◆ What you will do: Filter the entries for the word "онлайн". Copy each line that has it.

(Records contained in a dataset)
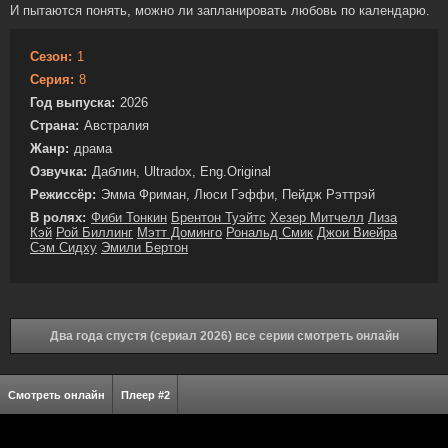
И пытаются понять, можно ли запланировать любовь по календарю.
Сезон:
1
Серия:
8
Год выпуска:
2026
Страна:
Австралия
Жанр:
драма
Озвучка:
Даблин, Ultradox, Eng.Original
Режиссёр:
Эмма Фриман, Люси Гэффи, Пейдж Рэттрэй
В ролях:
Фиби Тонкин
Брентон Туэйтс
Хезер Митчелл
Лиза
Кэй
Рой Биллинг
Мэтт Доминго
Рональд Смик
Джои Виейра
Сэм Сидху
Эмили Бертон
Два года спустя (сериал 2026) все серии смотреть онлайн
Смотреть онлайн
Плеер #2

◆ Result of this task:
Два года спустя (сериал 2026) все серии смотреть онлайн
Смотреть онлайн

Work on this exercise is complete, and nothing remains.